**WHAT YOU ARE ASKED TO DO**:
Copy the records that follow exactly as written, but not their pictures.

Dataset entries:
________________________

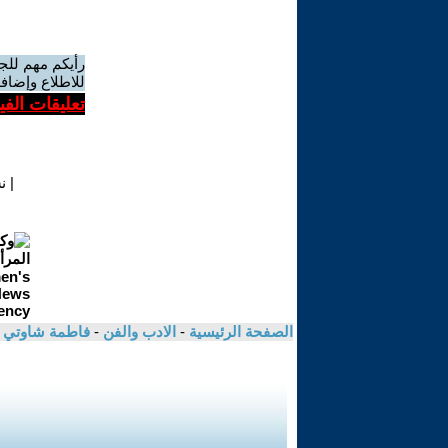
رأيكم مهم للج
للاطلاع وإضافة
تعليقات الف
|
ن
الصفحة الرئيسية
-
الادب والفن
-
فاطمة شاوتي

________________________

**RESPONSE AREA**:
رأيكم مهم للج
للاطلاع وإضافة
تعليقات الف
|
ن
الصفحة الرئيسية
-
الادب والفن
-
فاطمة شاوتي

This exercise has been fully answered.